South America’s second longest river, the Parana, has dropped to its lowest level since the 1940s, leaving environmentalists and experts worried that climate change is to blame.
The decrease has become so drastic that it is affecting commercial shipping, electricity generation, fishing, tourism, as well as the provision of water for drinking and irrigation.
The effects even extend to the changing of topographies, soil and the mineral composition of the river’s water.
Experts are baffled as to whether this is part of a natural cycle or the result of climate change.
The Parana is linked to the Guarani aquifer – one of the largest underwater fresh water sources in the world – and runs for more than 4,000km through Brazil, Paraguay and Argentina.
It merges with the Paraguay and Uruguay rivers, forming the Rio de la Plata before emptying out into the Atlantic Ocean. Along the way, it splits into several arms and forms the Parana Delta wetlands in Argentina, feeding many agricultural plains.
“The Parana is the largest, most biodiverse and the most important socio-productive wetland in Argentina,” geologist Carlos Ramonell, a professor at the National University of the Littoral in Santa Fe, told AFP.
While the main branch of the river continues to flow, in its network of irrigation channels “only 10 to 20% have water, the rest are dry,” said Ramonell.
“People have mentioned Brazilian dams, deforestation and climate change as causes but from a scientific point of view we cannot say. Obviously it is due to a lack of rains, but what provoked that?”
The navigable part of the Parana is vital for landlocked Paraguay and Bolivia.
“It’s not been possible to sail the Parana since April. Goods have to be transported by land to the Paraguay river, which quadruples the cost,” Juan Carlos Munoz, director of the Paraguayan riverboat owners association, told AFP.
Some 4,000 barges, 350 tug boats and 100 container carriers were waiting for the river level to rise.
The rainy season was still three months away.
In May, Brazil exceptionally opened its dams to allow hundreds of barges to pass downstream, but the river level has since dropped too low.
Bolivia’s soy bean exports and diesel imports have been affected.
The Parana’s average flow rate is 17,000 cubic meters a second, but that has dropped to just 6,200 – barely above the record low of 5,800 recorded in 1944.
That has reduced by half the electricity generated by the Yacyreta hydroelectric plant that spans the Parana river between Argentina and Paraguay. The plant supplies 14% of Argentina’s electricity.
“Last year we thought we’d hit rock bottom but this year it got worse,” said Marcelo Cardinali, a manager at the plant.
The low water level has affected the ability of fish to reproduce, leaving streams cut off from the main river by sandbanks and blocking off lagoons where they would usually lay their eggs.
“Added to the stress suffered by the biotic system due to being cut off, is the water’s increasing saline content,” said Ramonell.

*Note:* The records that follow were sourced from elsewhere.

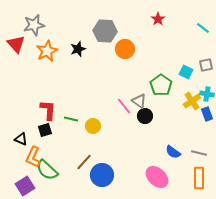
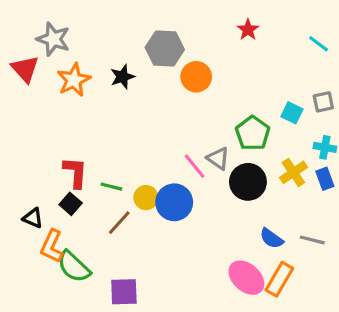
gray star: (34, 25) -> (53, 39), turned 30
yellow cross: (192, 101) -> (293, 172), moved
black circle: (145, 116) -> (248, 182), moved, size x1.5
black square: (45, 130) -> (71, 204), turned -32
brown line: (84, 162) -> (119, 223), moved
blue circle: (102, 175) -> (174, 202), moved
orange rectangle: (199, 178) -> (279, 279), moved, turned 30
purple square: (25, 186) -> (124, 292), moved, turned 30

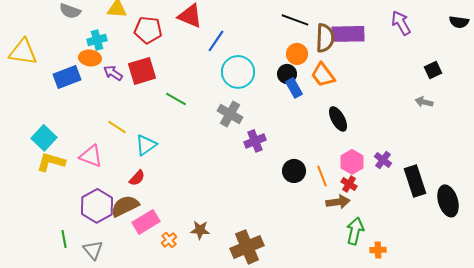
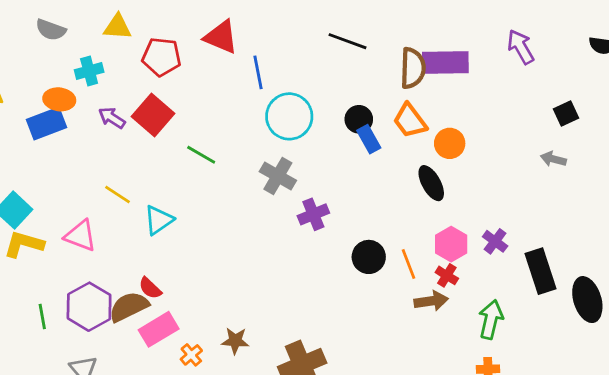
black line: (295, 20) -> (347, 41), moved
blue line: (216, 41) -> (258, 72), turned -45
orange circle: (297, 54) -> (450, 143), moved
orange ellipse: (90, 58) -> (59, 99), moved
red square: (142, 71) -> (153, 115), turned -32
red semicircle: (137, 178) -> (150, 288), moved, turned 90
green arrow: (355, 231) -> (491, 319), moved
green line: (64, 239) -> (42, 317), moved

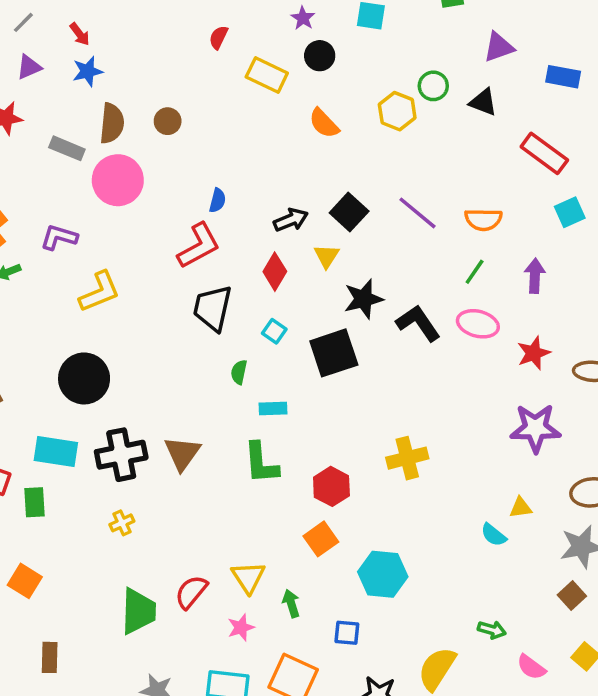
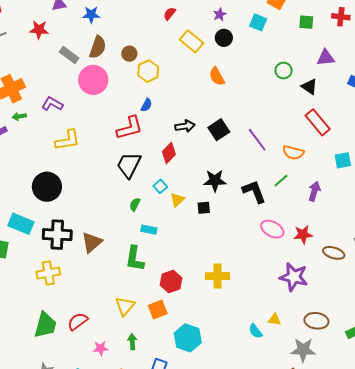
yellow hexagon: (397, 111) -> (148, 71), moved
red rectangle: (544, 153) -> (318, 122), moved
yellow triangle: (327, 256) -> (177, 200), moved
black L-shape: (418, 323) -> (254, 192), moved
pink ellipse: (478, 324) -> (272, 229), moved
black square: (334, 353) -> (204, 208), moved, size x0.5
yellow cross: (122, 523) -> (48, 273), size x1.6
yellow triangle: (248, 577) -> (125, 306), moved

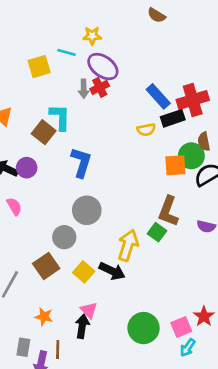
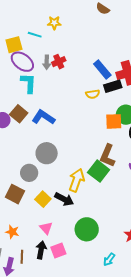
purple ellipse: (103, 66) -> (22, 62), moved
brown square: (44, 132) -> (19, 114), moved
blue L-shape: (81, 162) -> (43, 117), turned -75
green square: (157, 232) -> (99, 171), size x1.5
brown square: (46, 266) -> (15, 194), turned -30
black arrow: (82, 326) -> (41, 250), moved
pink square: (181, 327) -> (58, 251), moved
green circle: (144, 328) -> (87, 229), moved
cyan arrow: (188, 348) -> (109, 259), moved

The dried up streams have exposed piles of rubbish while cattle have started grazing on the weeds that appear at the bottom of empty lagoons.
“With the dropping water level, all the chemicals – mercury, lead – are concentrated on the shore. When the water returns, the fish that suck mud will die. We’re going to see an enormous impact,” said Ana Pirkas, a resident in Goya, a city in Corrientes province that has seen its fishing tourism sector disappear.

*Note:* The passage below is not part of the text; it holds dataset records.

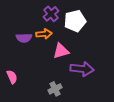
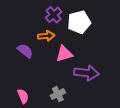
purple semicircle: (24, 38) -> (25, 51), moved, turned -140
pink semicircle: (12, 77) -> (23, 96), moved

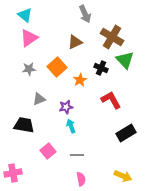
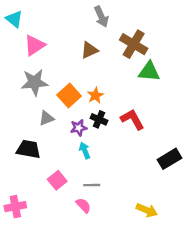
cyan triangle: (25, 15) -> (14, 19), moved
green triangle: (125, 60) -> (149, 72), turned -42
orange square: (57, 67) -> (69, 95), moved
black cross: (101, 68) -> (99, 119), moved
gray star: (29, 69) -> (34, 82), size x1.6
black rectangle: (126, 133) -> (169, 159), moved
pink semicircle: (81, 179) -> (83, 205), moved, turned -32

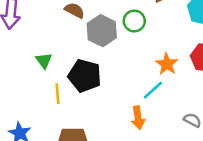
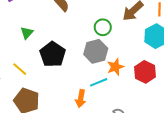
gray hexagon: (102, 31) -> (96, 51), moved
yellow line: (57, 94) -> (20, 69), moved, turned -63

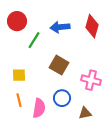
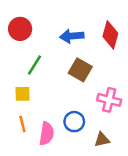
green line: (34, 40) -> (34, 65), moved
brown square: (59, 65) -> (80, 70), moved

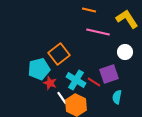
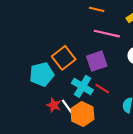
purple square: (109, 74) -> (97, 61), moved
red star: (50, 83) -> (54, 105), moved

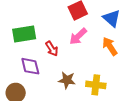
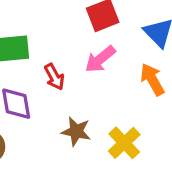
yellow cross: (96, 85) -> (124, 143), turned 36

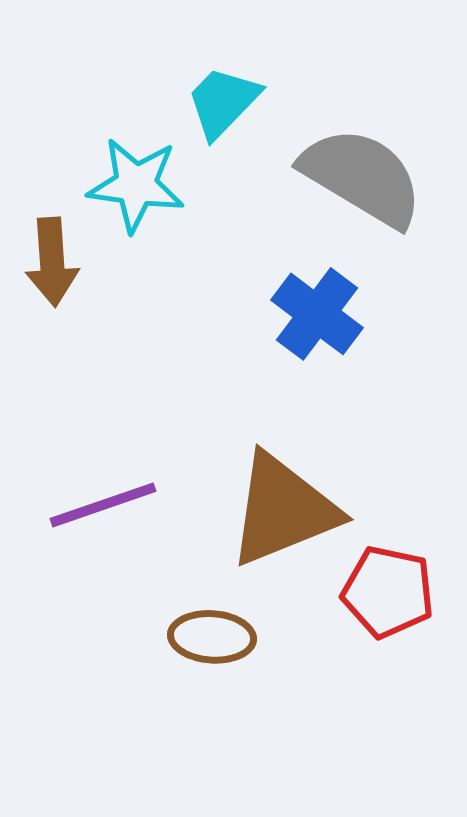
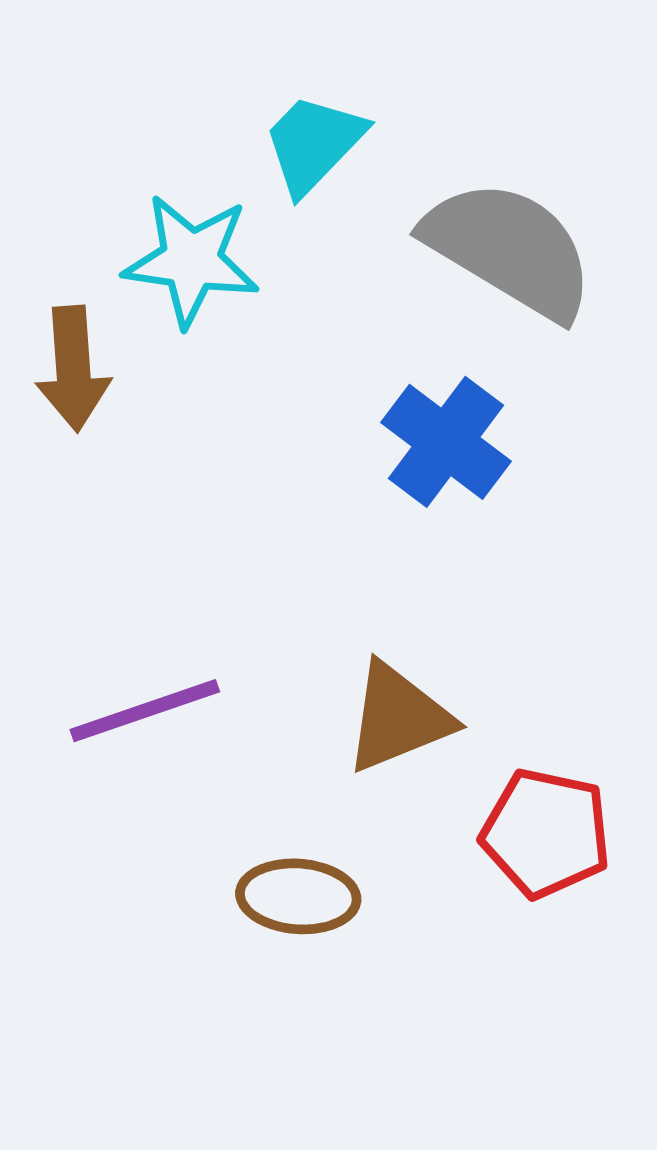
brown triangle: (283, 510) -> (398, 718), size x0.7

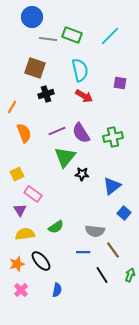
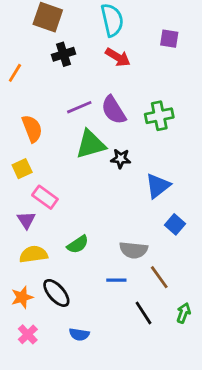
orange semicircle: (24, 133) -> (32, 129), moved
green triangle: (65, 157) -> (91, 144), turned 35
black star: (82, 174) -> (121, 159), moved
blue semicircle: (57, 290) -> (79, 334), turned 88

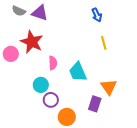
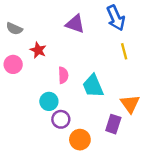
gray semicircle: (19, 11) -> (14, 29), moved
purple triangle: (40, 13) -> (75, 24), moved
blue arrow: (97, 15) -> (116, 18), size x1.5
red star: (32, 42) -> (38, 50), size x0.6

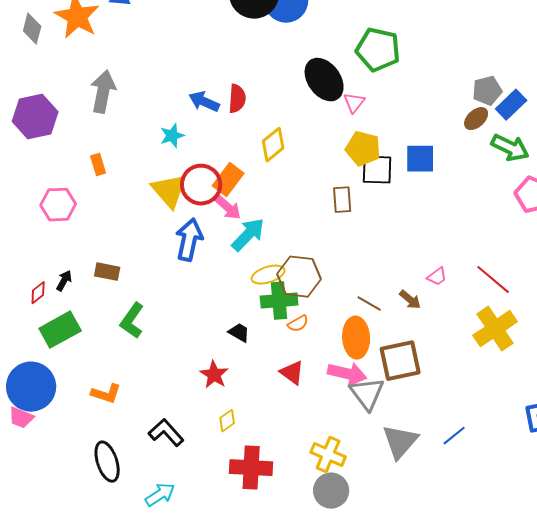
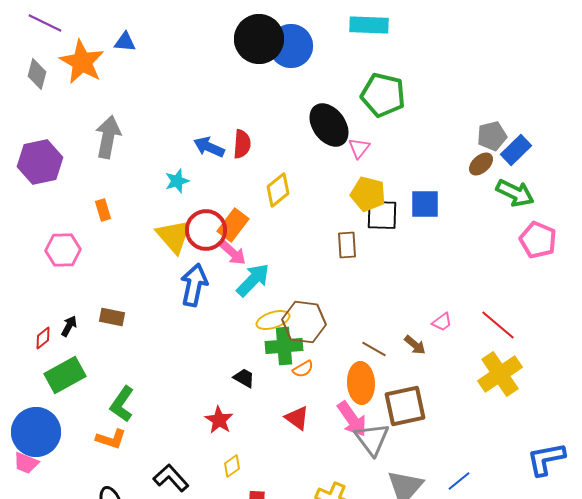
green L-shape: (132, 321) -> (122, 404), moved
pink arrow: (347, 374) -> (352, 419), turned 42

A weekend fishing ban has been put in place to protect the river’s 200 fish species.
“Since the dams were built, the river has changed a lot,” said fisherman Ramon Acuna.
Gone are the tarpon – at the base of the Parana fish pyramid – that Acuna’s father used to fish.
“We cannot discount the possibility that the dropping water level is just a natural variable,” said Ramonell, pointing to similar cycles a century ago, when there were no dams, deforestation or global warming.
Who, or what, is to blame is a question yet to be answered.